Document layout detection data:
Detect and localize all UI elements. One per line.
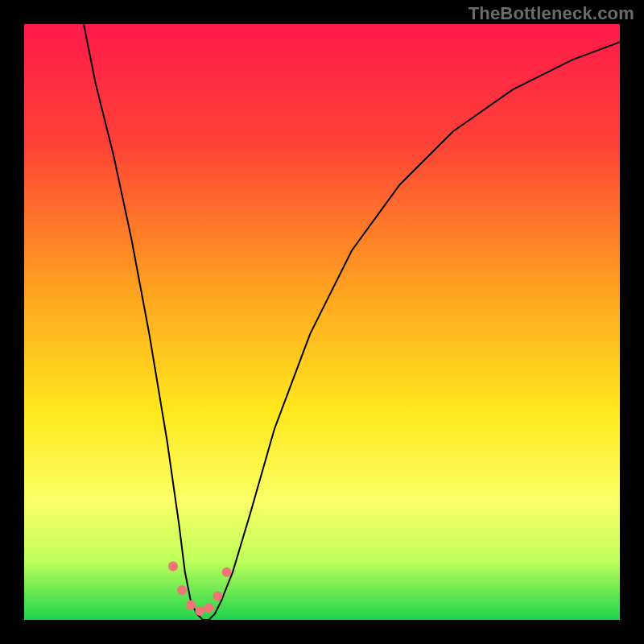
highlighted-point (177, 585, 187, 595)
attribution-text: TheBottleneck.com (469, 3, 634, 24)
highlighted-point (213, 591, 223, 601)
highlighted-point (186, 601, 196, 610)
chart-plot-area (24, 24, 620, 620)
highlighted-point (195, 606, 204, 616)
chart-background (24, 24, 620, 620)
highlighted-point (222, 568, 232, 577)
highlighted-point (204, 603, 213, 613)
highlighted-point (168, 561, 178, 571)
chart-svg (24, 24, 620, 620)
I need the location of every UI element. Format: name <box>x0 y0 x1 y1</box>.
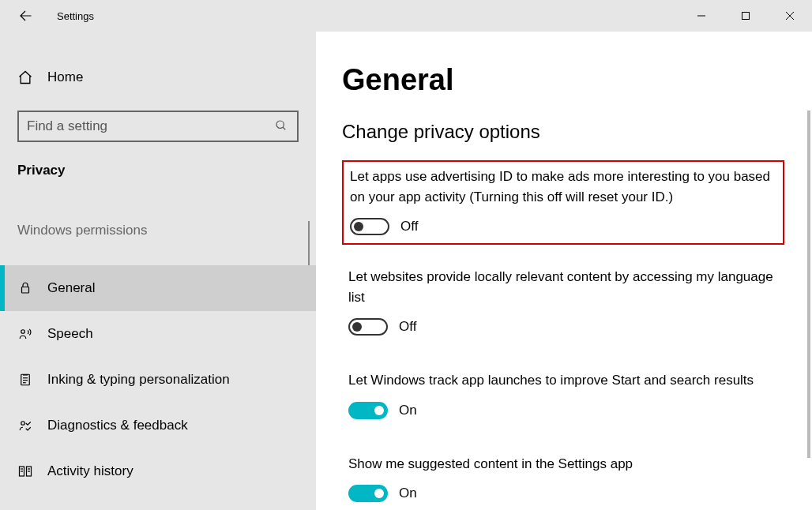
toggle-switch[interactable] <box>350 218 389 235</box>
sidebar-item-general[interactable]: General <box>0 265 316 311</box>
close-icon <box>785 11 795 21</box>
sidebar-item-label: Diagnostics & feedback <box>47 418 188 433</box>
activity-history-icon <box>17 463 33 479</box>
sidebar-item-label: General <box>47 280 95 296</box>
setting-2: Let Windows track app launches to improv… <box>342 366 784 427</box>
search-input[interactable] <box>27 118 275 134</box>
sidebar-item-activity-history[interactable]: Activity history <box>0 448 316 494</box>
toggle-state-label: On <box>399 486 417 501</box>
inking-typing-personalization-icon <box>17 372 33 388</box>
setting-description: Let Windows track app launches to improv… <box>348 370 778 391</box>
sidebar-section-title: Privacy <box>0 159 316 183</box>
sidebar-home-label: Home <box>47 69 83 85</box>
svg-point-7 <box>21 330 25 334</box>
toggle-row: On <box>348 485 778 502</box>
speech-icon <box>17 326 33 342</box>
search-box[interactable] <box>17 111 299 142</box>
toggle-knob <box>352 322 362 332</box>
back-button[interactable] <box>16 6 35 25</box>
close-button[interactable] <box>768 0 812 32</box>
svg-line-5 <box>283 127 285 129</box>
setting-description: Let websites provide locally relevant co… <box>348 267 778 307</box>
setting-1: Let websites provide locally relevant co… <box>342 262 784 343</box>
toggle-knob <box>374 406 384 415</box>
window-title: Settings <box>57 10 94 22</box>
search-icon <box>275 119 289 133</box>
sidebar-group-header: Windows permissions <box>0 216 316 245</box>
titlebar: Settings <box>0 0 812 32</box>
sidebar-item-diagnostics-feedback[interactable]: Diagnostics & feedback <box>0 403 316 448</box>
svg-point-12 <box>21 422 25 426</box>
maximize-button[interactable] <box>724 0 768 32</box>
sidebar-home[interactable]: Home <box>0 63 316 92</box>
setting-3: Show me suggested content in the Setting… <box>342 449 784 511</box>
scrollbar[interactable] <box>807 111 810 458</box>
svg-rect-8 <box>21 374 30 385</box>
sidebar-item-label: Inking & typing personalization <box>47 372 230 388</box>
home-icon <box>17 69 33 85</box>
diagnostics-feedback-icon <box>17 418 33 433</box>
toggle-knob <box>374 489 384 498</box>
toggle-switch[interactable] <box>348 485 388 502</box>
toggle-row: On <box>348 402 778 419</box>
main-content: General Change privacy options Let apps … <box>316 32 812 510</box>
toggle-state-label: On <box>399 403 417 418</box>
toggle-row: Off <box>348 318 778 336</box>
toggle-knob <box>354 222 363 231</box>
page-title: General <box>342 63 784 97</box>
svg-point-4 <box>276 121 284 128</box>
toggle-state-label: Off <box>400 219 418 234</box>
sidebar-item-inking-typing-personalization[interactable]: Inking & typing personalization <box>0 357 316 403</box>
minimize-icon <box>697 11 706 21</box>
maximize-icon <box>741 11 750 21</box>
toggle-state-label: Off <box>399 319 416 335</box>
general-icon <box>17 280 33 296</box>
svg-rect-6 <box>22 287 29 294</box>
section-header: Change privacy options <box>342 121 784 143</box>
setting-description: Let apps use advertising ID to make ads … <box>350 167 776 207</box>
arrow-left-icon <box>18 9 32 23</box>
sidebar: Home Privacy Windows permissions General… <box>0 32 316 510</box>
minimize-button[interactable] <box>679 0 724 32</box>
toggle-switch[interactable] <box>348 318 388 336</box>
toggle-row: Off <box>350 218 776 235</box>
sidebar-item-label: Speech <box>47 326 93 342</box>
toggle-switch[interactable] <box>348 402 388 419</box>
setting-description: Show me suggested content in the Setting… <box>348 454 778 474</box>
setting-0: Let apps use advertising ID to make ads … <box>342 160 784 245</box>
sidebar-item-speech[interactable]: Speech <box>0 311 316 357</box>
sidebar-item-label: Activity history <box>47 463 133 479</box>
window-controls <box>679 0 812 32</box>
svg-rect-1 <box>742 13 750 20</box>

- WORK REQUEST -
Word for word, print out all of the records above; pass over the pictures.

- TASK OUTPUT -
Detect and localize all UI elements. One per line.
highlighted-point (177, 585, 187, 595)
attribution-text: TheBottleneck.com (469, 3, 634, 24)
highlighted-point (213, 591, 223, 601)
highlighted-point (186, 601, 196, 610)
chart-plot-area (24, 24, 620, 620)
highlighted-point (195, 606, 204, 616)
chart-background (24, 24, 620, 620)
highlighted-point (222, 568, 232, 577)
highlighted-point (204, 603, 213, 613)
highlighted-point (168, 561, 178, 571)
chart-svg (24, 24, 620, 620)
I need the location of every UI element. Format: name <box>x0 y0 x1 y1</box>.
toggle-switch[interactable] <box>350 218 389 235</box>
sidebar-item-general[interactable]: General <box>0 265 316 311</box>
close-icon <box>785 11 795 21</box>
sidebar-item-label: Diagnostics & feedback <box>47 418 188 433</box>
activity-history-icon <box>17 463 33 479</box>
sidebar-item-label: General <box>47 280 95 296</box>
setting-2: Let Windows track app launches to improv… <box>342 366 784 427</box>
search-input[interactable] <box>27 118 275 134</box>
sidebar-item-activity-history[interactable]: Activity history <box>0 448 316 494</box>
toggle-state-label: On <box>399 486 417 501</box>
inking-typing-personalization-icon <box>17 372 33 388</box>
setting-description: Let Windows track app launches to improv… <box>348 370 778 391</box>
sidebar-section-title: Privacy <box>0 159 316 183</box>
sidebar-home-label: Home <box>47 69 83 85</box>
svg-point-7 <box>21 330 25 334</box>
toggle-row: On <box>348 485 778 502</box>
speech-icon <box>17 326 33 342</box>
search-box[interactable] <box>17 111 299 142</box>
toggle-knob <box>352 322 362 332</box>
back-button[interactable] <box>16 6 35 25</box>
close-button[interactable] <box>768 0 812 32</box>
svg-line-5 <box>283 127 285 129</box>
setting-description: Let websites provide locally relevant co… <box>348 267 778 307</box>
setting-1: Let websites provide locally relevant co… <box>342 262 784 343</box>
toggle-knob <box>374 406 384 415</box>
window-title: Settings <box>57 10 94 22</box>
search-icon <box>275 119 289 133</box>
sidebar-group-header: Windows permissions <box>0 216 316 245</box>
titlebar: Settings <box>0 0 812 32</box>
sidebar-item-diagnostics-feedback[interactable]: Diagnostics & feedback <box>0 403 316 448</box>
svg-point-12 <box>21 422 25 426</box>
maximize-button[interactable] <box>724 0 768 32</box>
sidebar-home[interactable]: Home <box>0 63 316 92</box>
setting-3: Show me suggested content in the Setting… <box>342 449 784 511</box>
scrollbar[interactable] <box>807 111 810 458</box>
svg-rect-8 <box>21 374 30 385</box>
sidebar-item-label: Inking & typing personalization <box>47 372 230 388</box>
home-icon <box>17 69 33 85</box>
diagnostics-feedback-icon <box>17 418 33 433</box>
toggle-knob <box>374 489 384 498</box>
toggle-switch[interactable] <box>348 485 388 502</box>
toggle-row: On <box>348 402 778 419</box>
main-content: General Change privacy options Let apps … <box>316 32 812 510</box>
toggle-state-label: On <box>399 403 417 418</box>
toggle-row: Off <box>348 318 778 336</box>
toggle-knob <box>354 222 363 231</box>
page-title: General <box>342 63 784 97</box>
svg-point-4 <box>276 121 284 128</box>
toggle-state-label: Off <box>400 219 418 234</box>
sidebar-item-inking-typing-personalization[interactable]: Inking & typing personalization <box>0 357 316 403</box>
minimize-icon <box>697 11 706 21</box>
maximize-icon <box>741 11 750 21</box>
toggle-state-label: Off <box>399 319 416 335</box>
general-icon <box>17 280 33 296</box>
svg-rect-6 <box>22 287 29 294</box>
section-header: Change privacy options <box>342 121 784 143</box>
setting-description: Let apps use advertising ID to make ads … <box>350 167 776 207</box>
arrow-left-icon <box>18 9 32 23</box>
sidebar: Home Privacy Windows permissions General… <box>0 32 316 510</box>
minimize-button[interactable] <box>679 0 724 32</box>
toggle-switch[interactable] <box>348 318 388 336</box>
toggle-row: Off <box>350 218 776 235</box>
sidebar-item-label: Speech <box>47 326 93 342</box>
toggle-switch[interactable] <box>348 402 388 419</box>
setting-description: Show me suggested content in the Setting… <box>348 454 778 474</box>
setting-0: Let apps use advertising ID to make ads … <box>342 160 784 245</box>
sidebar-item-speech[interactable]: Speech <box>0 311 316 357</box>
sidebar-item-label: Activity history <box>47 463 133 479</box>
window-controls <box>679 0 812 32</box>
svg-rect-1 <box>742 13 750 20</box>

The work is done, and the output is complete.